Hingga hari ini, konflik bersenjata di Papua tak kunjung mereda. Baik aparat TNI/Polri dan pihak pemberontak Papua, bahkan warga sipil, kerap menjadi korbannya. Pendekatan keamanan yang dijalankan oleh aparat negara pun sering kali dikritik oleh banyak aktivis dan lembaga HAM.
Sementara itu, Anggota Komisi I DPR RI lainnya dari Fraksi PKS, Sukamta, mengatakan bahwa pertempuran bersenjata bukanlah satu cara untuk memenangkan hati dan pikiran rakyat Papua.
“Saya mengapresiasi yang disampaikan oleh Panglima bahwa persoalan terbesar kita di Papua ini kan bukan hanya memenangkan pertempuran, tetapi yang paling penting adalah memenangkan hati dan pikiran rakyat Papua. Menang pertempuran belum tentu memenangkan hati dan pikiran Papua,” kata Sukamta di kesempatan yang sama.

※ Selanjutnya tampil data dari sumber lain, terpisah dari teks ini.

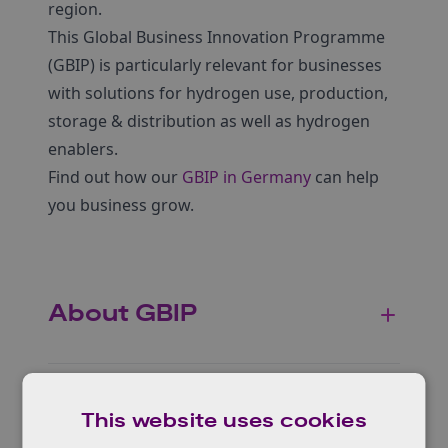
region.
This Global Business Innovation Programme
(GBIP) is particularly relevant for businesses
with solutions for hydrogen use, production,
storage & distribution as well as hydrogen
enablers.
Find out how our
GBIP in Germany
can help
you business grow.
About GBIP
Who can apply?
This website uses cookies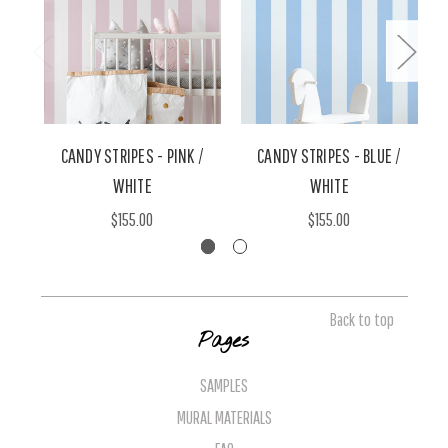
CANDY STRIPES - PINK /
CANDY STRIPES - BLUE /
WHITE
WHITE
$155.00
$155.00
Back to top
Pages
SAMPLES
MURAL MATERIALS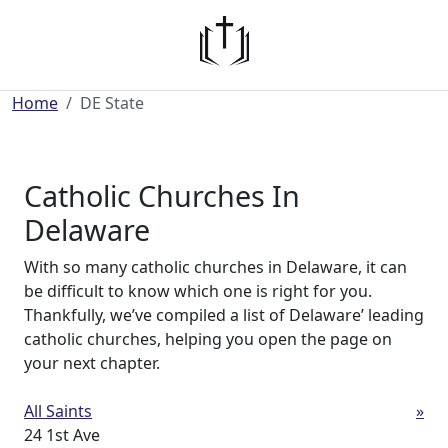
Home
DE State
Catholic Churches In
Delaware
With so many catholic churches in Delaware, it can
be difficult to know which one is right for you.
Thankfully, we’ve compiled a list of Delaware’ leading
catholic churches, helping you open the page on
your next chapter.
All Saints
»
24 1st Ave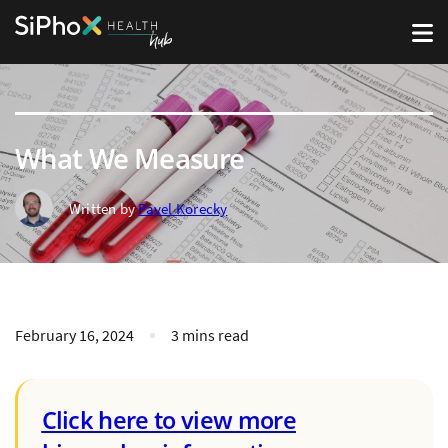
What We Measure
Written by
Pavel Korecky
February 16, 2024
3 mins read
Click here to view more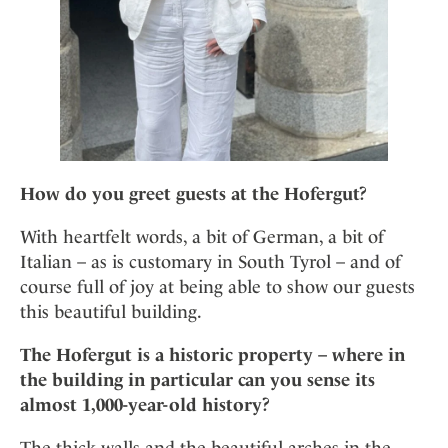
How do you greet guests at the Hofergut?
With heartfelt words, a bit of German, a bit of
Italian – as is customary in South Tyrol – and of
course full of joy at being able to show our guests
this beautiful building.
The Hofergut is a historic property – where in
the building in particular can you sense its
almost 1,000-year-old history?
The thick walls and the beautiful arches in the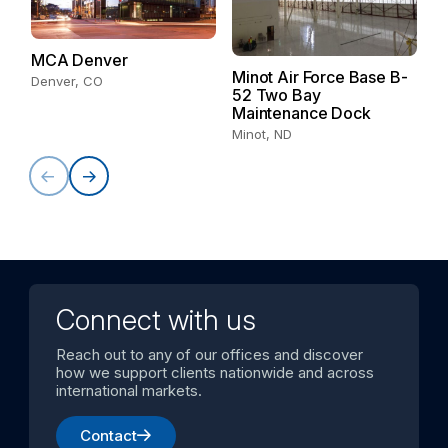
MCA Denver
S
Minot Air Force Base B-
Denver, CO
Sa
52 Two Bay
Maintenance Dock
Minot, ND
Connect with us
Reach out to any of our offices and discover
how we support clients nationwide and across
international markets.
Contact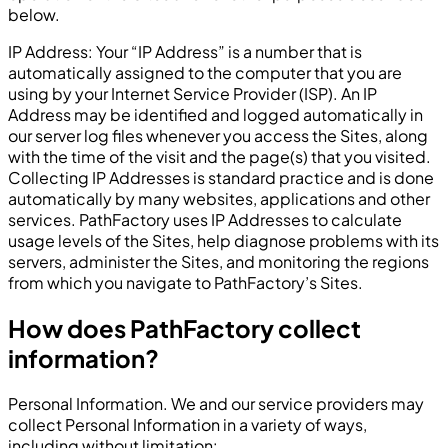
below.
IP Address: Your “IP Address” is a number that is
automatically assigned to the computer that you are
using by your Internet Service Provider (ISP). An IP
Address may be identified and logged automatically in
our server log files whenever you access the Sites, along
with the time of the visit and the page(s) that you visited.
Collecting IP Addresses is standard practice and is done
automatically by many websites, applications and other
services. PathFactory uses IP Addresses to calculate
usage levels of the Sites, help diagnose problems with its
servers, administer the Sites, and monitoring the regions
from which you navigate to PathFactory’s Sites.
How does PathFactory collect
information?
Personal Information. We and our service providers may
collect Personal Information in a variety of ways,
including without limitation: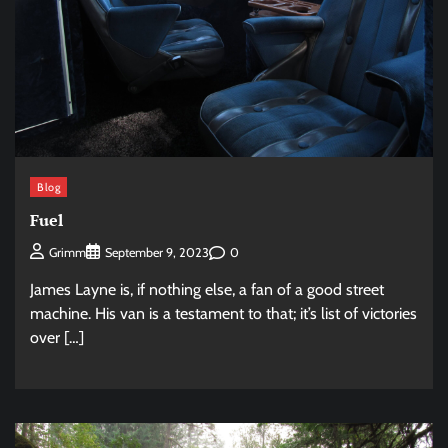
Blog
Fuel
0
Grimm
September 9, 2023
James Layne is, if nothing else, a fan of a good street
machine. His van is a testament to that; it’s list of victories
over […]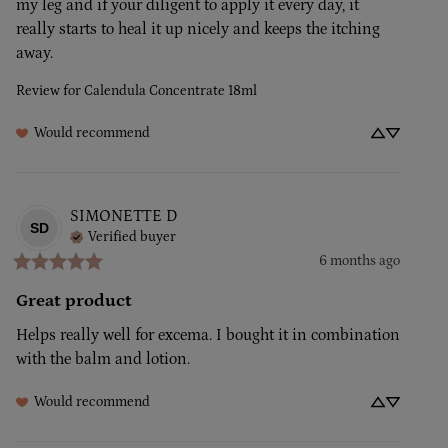
my leg and if your diligent to apply it every day, it 
really starts to heal it up nicely and keeps the itching 
away.
Review for
Calendula Concentrate 18ml
Would recommend
SIMONETTE
D
SD
Verified buyer
6 months ago
Great product
Helps really well for excema. I bought it in combination 
with the balm and lotion.
Would recommend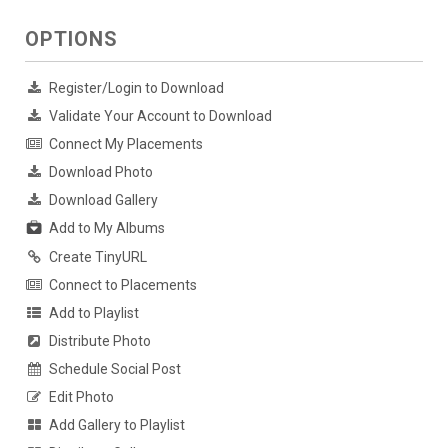
OPTIONS
Register/Login to Download
Validate Your Account to Download
Connect My Placements
Download Photo
Download Gallery
Add to My Albums
Create TinyURL
Connect to Placements
Add to Playlist
Distribute Photo
Schedule Social Post
Edit Photo
Add Gallery to Playlist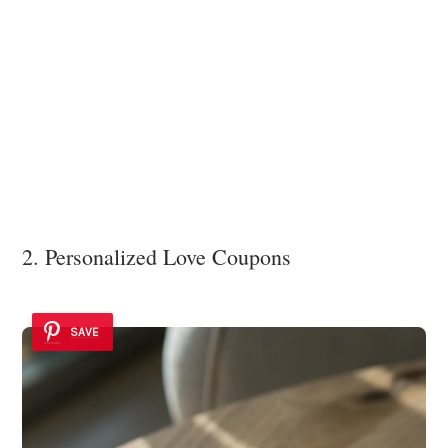
2. Personalized Love Coupons
SAVE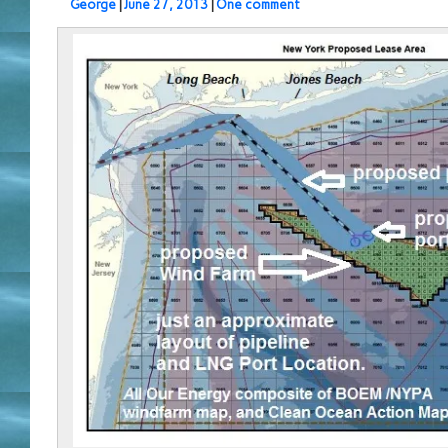
George
|
June 27, 2013
|
One comment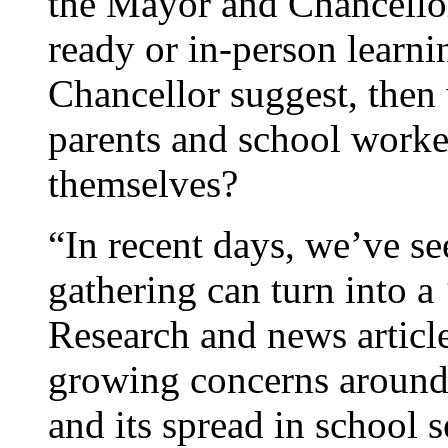
the Mayor and Chancellor.
ready or in-person learni
Chancellor suggest, then
parents and school worker
themselves?
“In recent days, we’ve s
gathering can turn into a
Research and news articl
growing concerns around 
and its spread in school 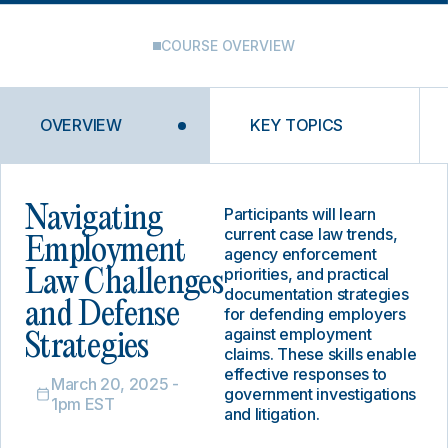
COURSE OVERVIEW
OVERVIEW
KEY TOPICS
Navigating
Participants will learn
current case law trends,
Employment
agency enforcement
priorities, and practical
Law Challenges
documentation strategies
and Defense
for defending employers
against employment
Strategies
claims. These skills enable
effective responses to
March 20, 2025 -
government investigations
1pm EST
and litigation.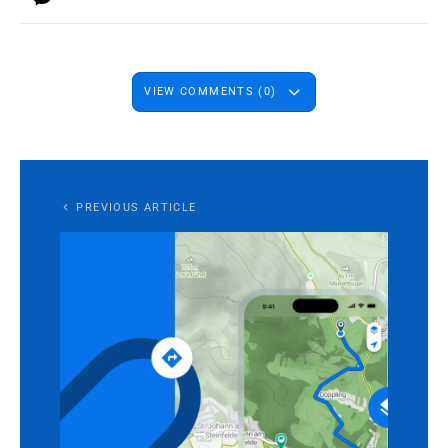
VIEW COMMENTS (0)
PREVIOUS ARTICLE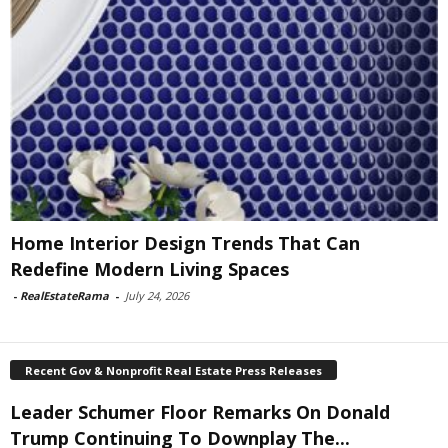
Home Interior Design Trends That Can
Redefine Modern Living Spaces
-
RealEstateRama
-
July 24, 2026
Recent Gov & Nonprofit Real Estate Press Releases
Leader Schumer Floor Remarks On Donald
Trump Continuing To Downplay The...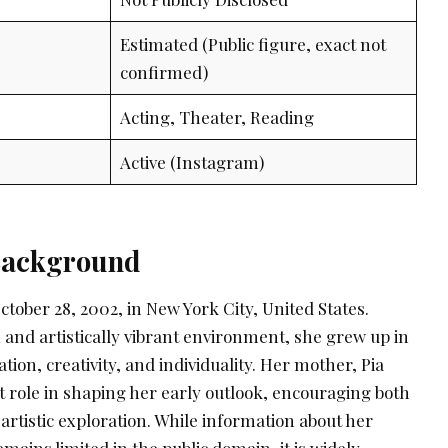
Estimated (Public figure, exact not
confirmed)
Acting, Theater, Reading
Active (Instagram)
 Background
tober 28, 2002, in New York City, United States.
ch and artistically vibrant environment, she grew up in
tion, creativity, and individuality. Her mother, Pia
t role in shaping her early outlook, encouraging both
rtistic exploration. While information about her
mains limited in the public domain, it is widely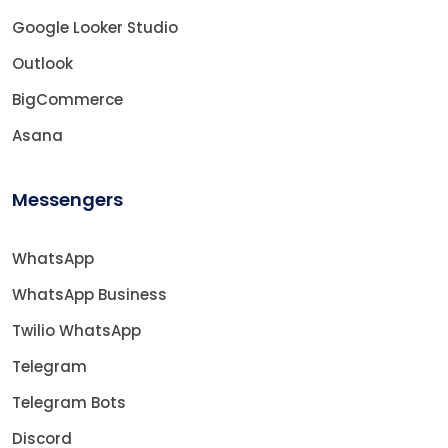
Google Looker Studio
Outlook
BigCommerce
Asana
Messengers
WhatsApp
WhatsApp Business
Twilio WhatsApp
Telegram
Telegram Bots
Discord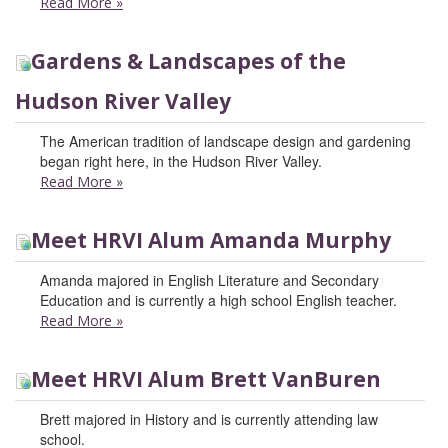
Read More
»
Gardens & Landscapes of the
Hudson River Valley
The American tradition of landscape design and gardening
began right here, in the Hudson River Valley.
Read More
»
Meet HRVI Alum Amanda Murphy
Amanda majored in English Literature and Secondary
Education and is currently a high school English teacher.
Read More
»
Meet HRVI Alum Brett VanBuren
Brett majored in History and is currently attending law
school.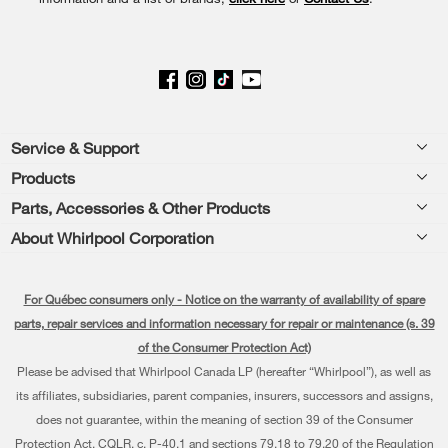
Footer
Service & Support
Products
Product Help
Parts, Accessories & Other Products
Washers & Dryers
Product Registration
About Whirlpool Corporation
Accessories
Kitchen
Manuals & Literature
Every day, care®
Parts
Cooking
For Québec consumers only - Notice on the warranty of availability of spare
Schedule Installation
Press & Media
Water Filter Subscription Program
parts, repair services and information necessary for repair or maintenance (s. 39
Dishwashers and Cleaning
Schedule Repair
of the Consumer Protection Act)
Contact Us
Please be advised that Whirlpool Canada LP (hereafter “Whirlpool”), as well as
Pedestals
Warranty Information
About Us
its affiliates, subsidiaries, parent companies, insurers, successors and assigns,
Water Filters
does not guarantee, within the meaning of section 39 of the Consumer
Extended Service Plans
Investors
Protection Act, CQLR, c. P-40.1 and sections 79.18 to 79.20 of the Regulation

Sukamta berkaca kepada Afghanistan di mana kekuatan militer Amerika Serikat harus angkat kaki setelah menginvasi negara tersebut selama kurang lebih 20 tahun. Padahal, katanya, dari segi pertempuran tentara AS bisa dikatakan unggul.
Sukamta tak ingin apa yang terjadi di Afghanistan terjadi di Papua. Oleh karena itu, ia menyarankan agar pola pendekatan dari aparat TNI/Polri terhadap Papua diubah dari pendekatan keamanan menjadi pendekatan untuk memenangkan hati dan pikiran rakyat Papua.
“Nah, saya kira ini model pendekatan yang baru kita dengar bahwa TNI akan memperlakukan ini. Boleh jadi memang mereka ini bukan pemberontak. Boleh jadi mereka ini terpaksa, atau ada kepentingan politik tertentu saja, mengangkat senjata,” ujar Sukamta.